Your instructions: Exclude all pictures. Then restate, word for word, the entries from the first line through the line that contains "момента регистрации преобразования".

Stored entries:
◆ ◆ ◆ ◆ ◆ ◆ ◆

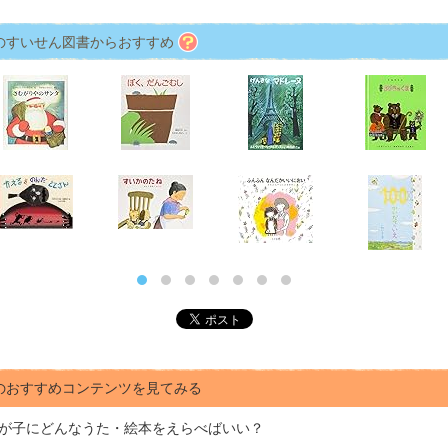
のすいせん図書からおすすめ
のおすすめコンテンツを見てみる
が子にどんな
うた・絵本をえらべばいい？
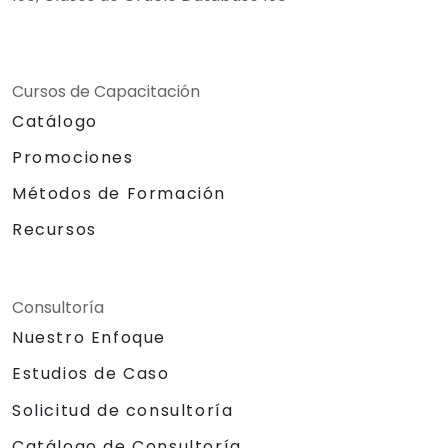
Cursos de Capacitación
Catálogo
Promociones
Métodos de Formación
Recursos
Consultoría
Nuestro Enfoque
Estudios de Caso
Solicitud de consultoría
Catálogo de Consultoría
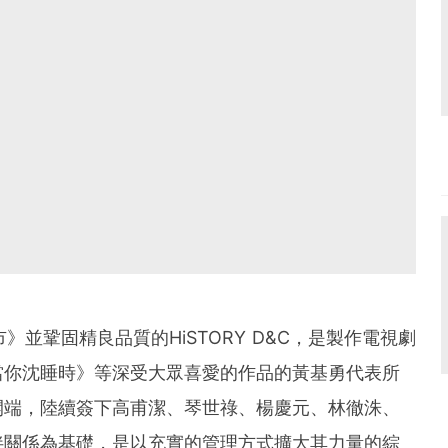
市》並鞏固精良品質的HiSTORY D&C，是製作電視劇
當你沈睡時》等深受大眾喜愛的作品的黃基勇代表所
開端，陸續簽下高甫潔、琴世祿、楊慶元、林徹洙、
伴關係為基礎，是以充實的管理方式擴大其力量的綜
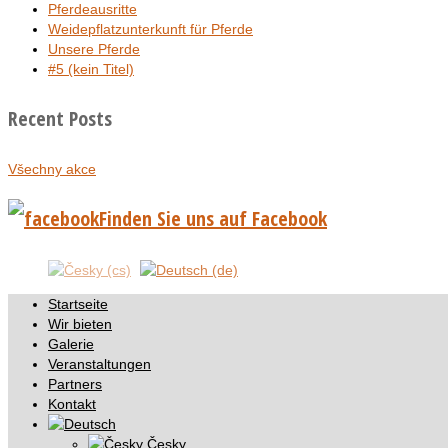
Pferdeausritte
Weidepflatzunterkunft für Pferde
Unsere Pferde
#5 (kein Titel)
Recent Posts
Všechny akce
Finden Sie uns auf Facebook
Startseite
Wir bieten
Galerie
Veranstaltungen
Partners
Kontakt
Česky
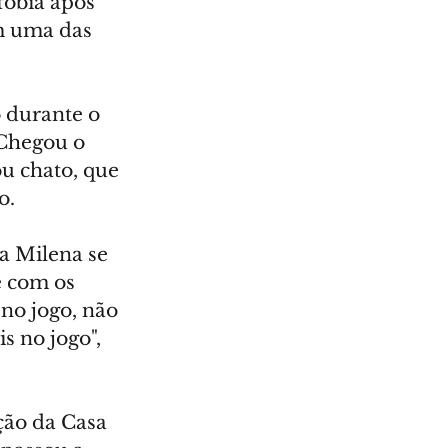
obia após 
m uma das 
 durante o 
"Chegou o 
u chato, que 
o.
a Milena se 
e com os 
no jogo, não 
 no jogo", 
ção da Casa 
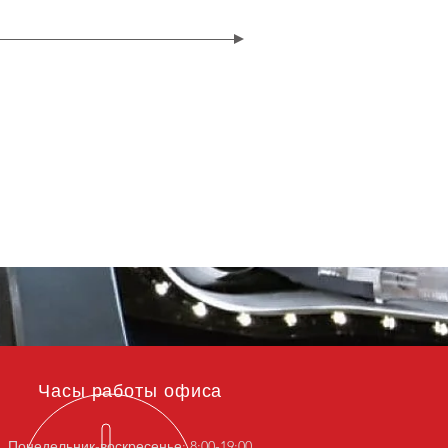
Часы работы офиса
Понедельник-воскресенье: 8:00-19:00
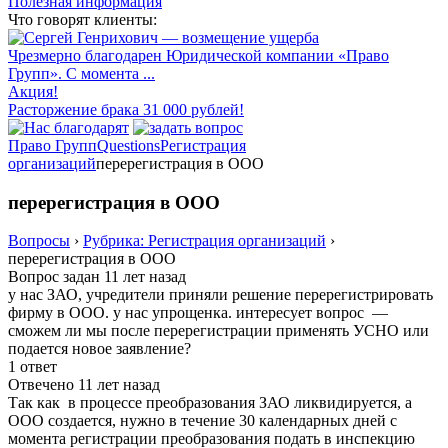
Полезная информация
Что говорят клиенты:
Чрезмерно благодарен Юридической компании «Право
Групп». С момента ...
Акция!
Расторжение брака 31 000 рублей!
Право Групп
Questions
Регистрация
организаций
перерегистрация в ООО
перерегистрация в ООО
Вопросы
›
Рубрика: Регистрация организаций
›
перерегистрация в ООО
Вопрос задан 11 лет назад
у нас ЗАО, учредители приняли решение перерегистрировать
фирму в ООО. у нас упрощенка. интересует вопрос —
сможем ли мы после перерегистрации применять УСНО или
подается новое заявление?
1 ответ
Отвечено 11 лет назад
Так как в процессе преобразования ЗАО ликвидируется, а
ООО создается, нужно в течение 30 календарных дней с
момента регистрации преобразования подать в инспекцию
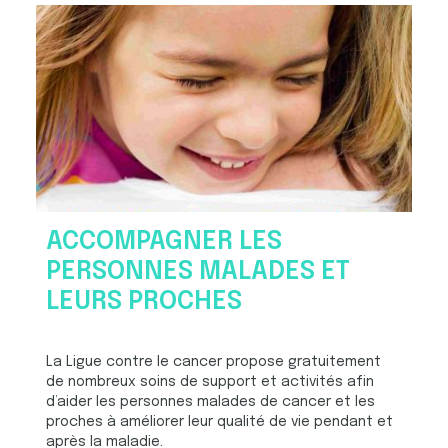
ACCOMPAGNER LES
PERSONNES MALADES ET
LEURS PROCHES
La Ligue contre le cancer propose gratuitement
de nombreux soins de support et activités afin
d’aider les personnes malades de cancer et les
proches à améliorer leur qualité de vie pendant et
après la maladie.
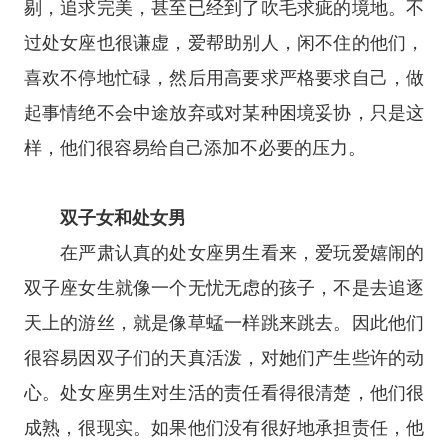
剔，追求完美，甚至已经到了吹毛求疵的境地。不
过处女座也很谦虚，爱帮助别人，闲不住的他们，
喜欢不停地忙碌，然后用高要求严格要求自己，做
起事情绝不会中途放弃或对某种困境妥协，只是这
样，他们很容易给自己添加不必要的压力。
双子女和处女男
在严肃认真的处女座男生看来，爱玩爱嬉闹的
双子座女生就像一个无忧无虑的孩子，不是去追逐
天上的游丝，就是像草蜢一样跳来跳去。因此他们
很容易因双子们的天真活泼，对她们产生些许的动
心。处女座男生对生活的责任看得很清楚，他们很
成熟，很现实。如果他们没有很好地承担责任，他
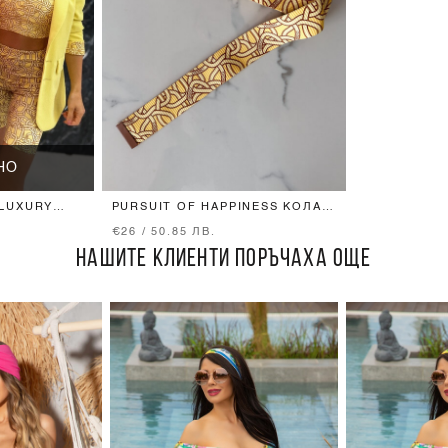
НО
 LUXURY
PURSUIT OF HAPPINESS КОЛАН
- LUXURY YELLOW
€26 / 50.85 ЛВ.
НАШИТЕ КЛИЕНТИ ПОРЪЧАХА ОЩЕ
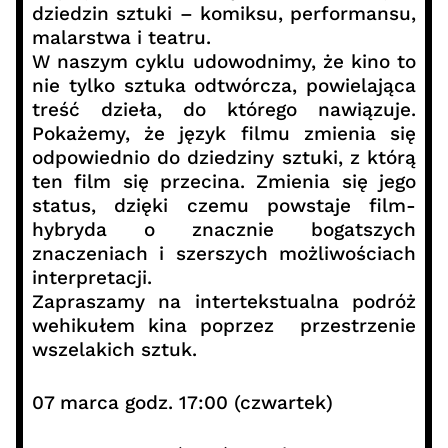
dziedzin sztuki – komiksu, performansu,
malarstwa i teatru.
W naszym cyklu udowodnimy, że kino to
nie tylko sztuka odtwórcza, powielająca
treść dzieła, do którego nawiązuje.
Pokażemy, że język filmu zmienia się
odpowiednio do dziedziny sztuki, z którą
ten film się przecina. Zmienia się jego
status, dzięki czemu powstaje film-
hybryda o znacznie bogatszych
znaczeniach i szerszych możliwościach
interpretacji.
Zapraszamy na intertekstualna podróż
wehikułem kina poprzez przestrzenie
wszelakich sztuk.
07 marca godz. 17:00 (czwartek)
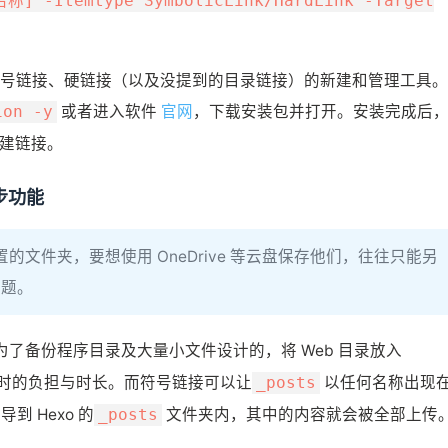
称] -Itemtype SymbolicLink/HardLink -Target
号链接、硬链接（以及没提到的目录链接）的新建和管理工具。
或者进入软件
官网
，下载安装包并打开。安装完成后
ion -y
建链接。
同步功能
置的文件夹，要想使用 OneDrive 等云盘保存他们，往往只能另
问题。
不是为了备份程序目录及大量小文件设计的，将 Web 目录放入
改” 时的负担与时长。而符号链接可以让
以任何名称出现
_posts
导到 Hexo 的
文件夹内，其中的内容就会被全部上传
_posts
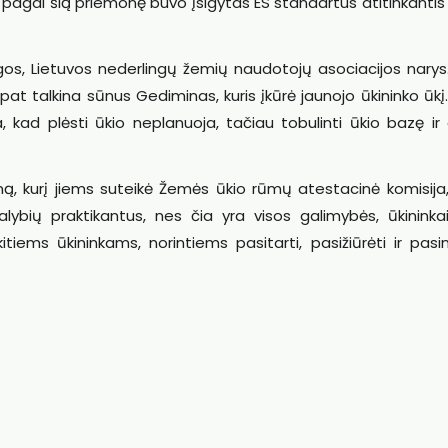
 pagal šią priemonę buvo įsigytas ES standartus atitinkanti
ngos, Lietuvos nederlingų žemių naudotojų asociacijos narys
pat talkina sūnus Gediminas, kuris įkūrė jaunojo ūkininko ūkį
ia, kad plėsti ūkio neplanuoja, tačiau tobulinti ūkio bazę ir 
omą, kurį jiems suteikė Žemės ūkio rūmų atestacinė komisija
ybių praktikantus, nes čia yra visos galimybės, ūkininkai 
tiems ūkininkams, norintiems pasitarti, pasižiūrėti ir pasi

◆ ◆ ◆ ◆ ◆ ◆ ◆

Output for this exercise:
のすいせん図書からおすすめ
のおすすめコンテンツを見てみる
が子にどんな
うた・絵本をえらべばいい？
Cursos de Capacitación
Catálogo
Promociones
Métodos de Formación
Recursos
Consultoría
Nuestro Enfoque
Estudios de Caso
Solicitud de consultoría
Catálogo de Consultoría
市》並鞏固精良品質的HiSTORY D&C，是製作電視劇
當你沈睡時》等深受大眾喜愛的作品的黃基勇代表所
開端，陸續簽下高甫潔、琴世祿、楊慶元、林徹洙、
伴關係為基礎，是以充實的管理方式擴大其力量的綜
Pferdeausritte
Weidepflatzunterkunft für Pferde
Unsere Pferde
#5 (kein Titel)
Recent Posts
Všechny akce
Finden Sie uns auf Facebook
Startseite
Wir bieten
Galerie
Veranstaltungen
Partners
Kontakt
Česky
obia após 
m uma das 
 durante o 
"Chegou o 
u chato, que 
o.
a Milena se 
e com os 
no jogo, não 
 no jogo", 
ção da Casa 
Часы работы офиса
Понедельник-воскресенье: 8:00-19:00
Полезная информация
Что говорят клиенты:
Чрезмерно благодарен Юридической компании «Право
Групп». С момента ...
Акция!
Расторжение брака 31 000 рублей!
Право Групп
Questions
Регистрация
организаций
перерегистрация в ООО
перерегистрация в ООО
Вопросы
›
Рубрика: Регистрация организаций
›
перерегистрация в ООО
Вопрос задан 11 лет назад
у нас ЗАО, учредители приняли решение перерегистрировать
фирму в ООО. у нас упрощенка. интересует вопрос —
сможем ли мы после перерегистрации применять УСНО или
подается новое заявление?
1 ответ
Отвечено 11 лет назад
Так как в процессе преобразования ЗАО ликвидируется, а
ООО создается, нужно в течение 30 календарных дней с
момента регистрации преобразования подать в инспекцию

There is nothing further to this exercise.